Un pas de géant nous transporte dans l'univers de Cléo de 5 à 7 (1962) d'Agnès Varda, à deux pas de la Nouvelle Vague. C'est Thierry Frémaux qui prend le micro pour nous présenter ce film restauré cette année même par le CNC et Agnès Varda. Il en profite pour nous rappeler qu'Agnès Varda n'appartient pas officiellement à la Nouvelle Vague mais qu'elle a beaucoup travaillé autour de la bande de Truffaut, Godard, Rohmer, Chabrol et Rivette... et ça se voit à travers ses images.
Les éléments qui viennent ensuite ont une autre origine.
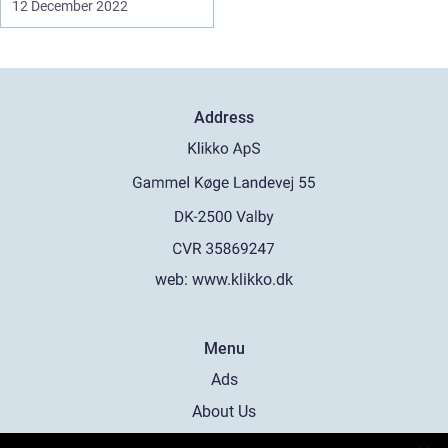
12 December 2022
Address
web:
www.klikko.dk
Menu
Ads
About Us
Cookies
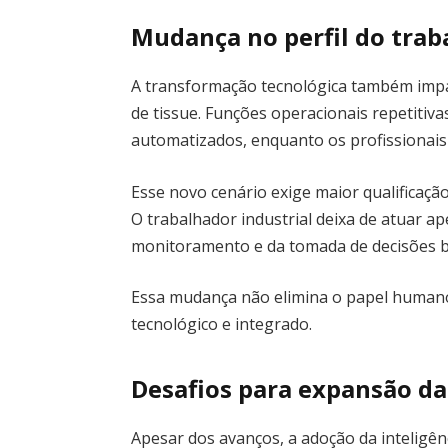
Mudança no perfil do trab
A transformação tecnológica também impa
de tissue. Funções operacionais repetitiv
automatizados, enquanto os profissionais 
Esse novo cenário exige maior qualificação
O trabalhador industrial deixa de atuar a
monitoramento e da tomada de decisões b
Essa mudança não elimina o papel humano
tecnológico e integrado.
Desafios para expansão da
Apesar dos avanços, a adoção da inteligênc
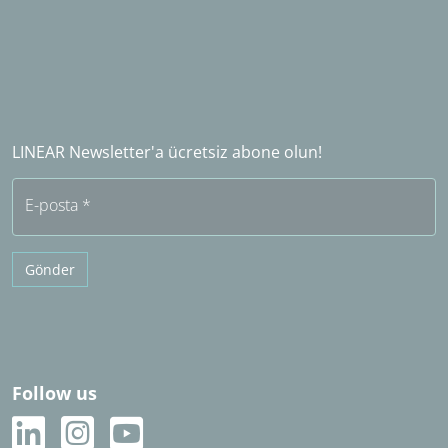
Okul ve üniversite lisansları
İletişim
Endüstri ortağı olun
Yurtdışında satış ortağı
LINEAR Satış Ortağı Olun​​​​​​​
Sıkça sorulan sorular (SSS)
LINEAR Newsletter'a ücretsiz abone olun!
Ücretsiz deneme
E-posta
*
Gönder
Follow us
Corinne Marchand endosse le rôle d'une jeune chanteuse qui attend des résultats d'analyse et s'angoisse, persuadée d'avoir une maladie grave et d'en mourir bientôt. On suit littéralement (90 minutes de film pour 90 minutes dans la vie de Cléo, de 5 à 6h30 et non de 5 à 7) Cléo pas à pas déambulant dans les rues de Paris, torturée par cette attente. C'est tour à tour auprès de sa gouvernante, de son amant, de son musicien, de son amie puis d'un soldat rencontré au hasard d'un chemin qu'elle s'épanche, ouvre son coeur et laisse sortir sa peur. Tous tentent de la rassurer, de lui ouvrir les yeux.

Mais Cléo de 5 à 7, c'est avant tout une fable sur le temps qui passe, l'histoire d'une femme admirée pour sa beauté qui réalise petit à petit que celle-ci s'envole avec les années et ouvre alors les yeux sur le monde qui l'entoure, réalisant ainsi que la vie peut être toute autre. Film d'une femme (peu nombreuses à être réalisatrices à cette époque, pas beaucoup plus nombreuses aujourd'hui non plus malheureusement) sur une femme. Film qui sent étrangement bon les années 60 et nous transporte dans un Paris d'un autre temps.